O único tributo com queda foi o Imposto sobre Transmissão de Bens Imóveis (ITBI), que recuou 22,83%. Esse imposto é cobrado nas transações de compra e venda de imóveis.
Imposto de renda retido na fonte teve forte alta
Outro destaque foi o Imposto de Renda Retido na Fonte (IRRF), que gerou R$ 5,6 bilhões em receitas em 2025, ante R$ 4,5 bilhões em 2024. A variação representa crescimento nominal de 14,65%.
Esse tributo é descontado diretamente na fonte pagadora quando o GDF, suas autarquias ou fundações realizam pagamentos de rendimentos. Diferentemente de outros tributos federais, os valores arrecadados ficam com o próprio Distrito Federal, e não com a União.
Transferências federais tiveram comportamento desigual
No período de janeiro a dezembro de 2025, as transferências correntes da União para o Distrito Federal tiveram queda de 5,42%.
Entre os repasses que registraram retração estão:
- Fundo de Participação dos Municípios (FPM): queda de 14,28%
- Salário-Educação: redução de 30,94%
Por outro lado, houve crescimento no Fundo de Participação dos Estados (FPE), com aumento de 9,38%, e também nos repasses do Sistema Único de Saúde (SUS), que avançaram 15,90%.
Controle de gastos segue prioridade da gestão
Durante a apresentação dos dados, o secretário-executivo de Finanças, Orçamento e Planejamento da Seec-DF, Thiago Rogério Conde, destacou que todas as metas fiscais foram cumpridas em 2025.
Ele lembrou que o governador Ibaneis Rocha determinou, no início do ano, medidas de controle rigoroso de despesas, incluindo decreto que limita gastos mensais dos órgãos do governo.

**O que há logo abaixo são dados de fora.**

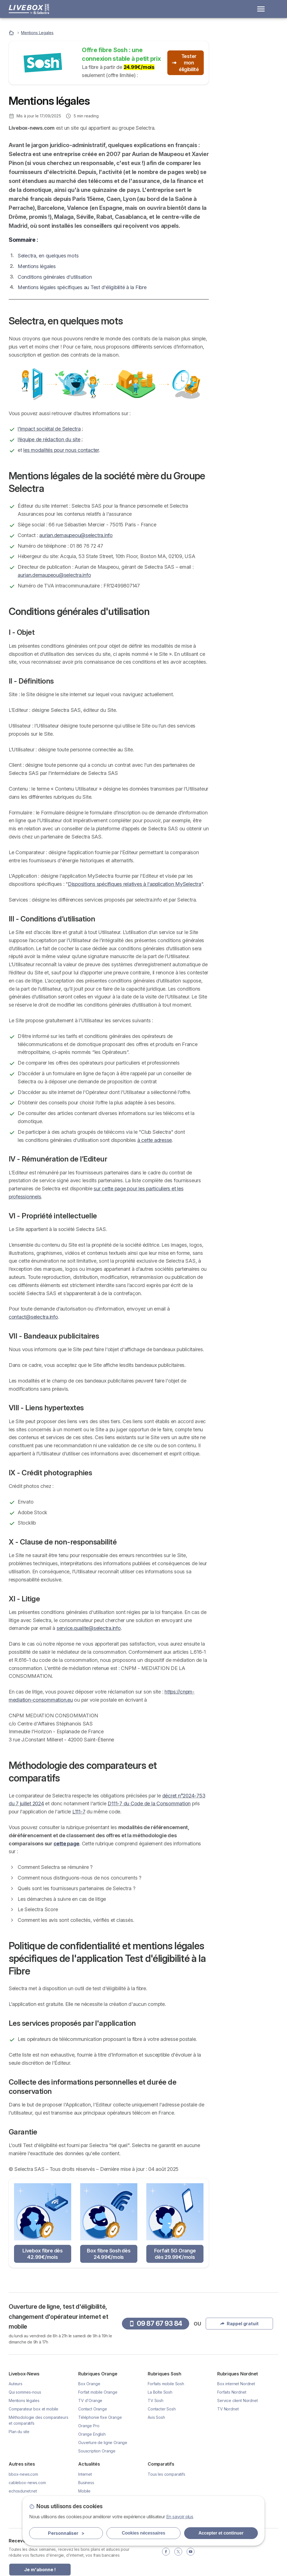 This screenshot has width=287, height=2576. What do you see at coordinates (48, 256) in the screenshot?
I see `Selectra, en quelques mots` at bounding box center [48, 256].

Entre as medidas adotadas estão:
- necessidade de autorização prévia da Secretaria de Economia para despesas;
- renegociação de contratos administrativos;
- monitoramento permanente das contas públicas.
Despesas cresceram, mas metas fiscais foram cumpridas
Apesar do aumento da arrecadação, as despesas totais do GDF também cresceram. Em 2025, os gastos chegaram a R$ 40,4 bilhões, contra R$ 37,2 bilhões no ano anterior — crescimento de 8,89%.
As despesas correntes, que incluem pessoal e encargos sociais, avançaram 7,26%, enquanto os juros e encargos da dívida distrital tiveram queda de 1,35%.
Segundo o relatório fiscal apresentado à CLDF, o resultado primário do exercício superou a meta prevista na Lei de Diretrizes Orçamentárias (LDO).
Educação e saúde superaram pisos constitucionais
O relatório também confirmou que o Distrito Federal cumpriu os investimentos mínimos exigidos pela Constituição nas áreas essenciais.
Na educação, o governo aplicou mais de 25% da receita vinculada, superando o mínimo constitucional.
Na saúde, os gastos também ficaram acima do piso obrigatório, reforçando o cumprimento das regras da Lei de Responsabilidade Fiscal.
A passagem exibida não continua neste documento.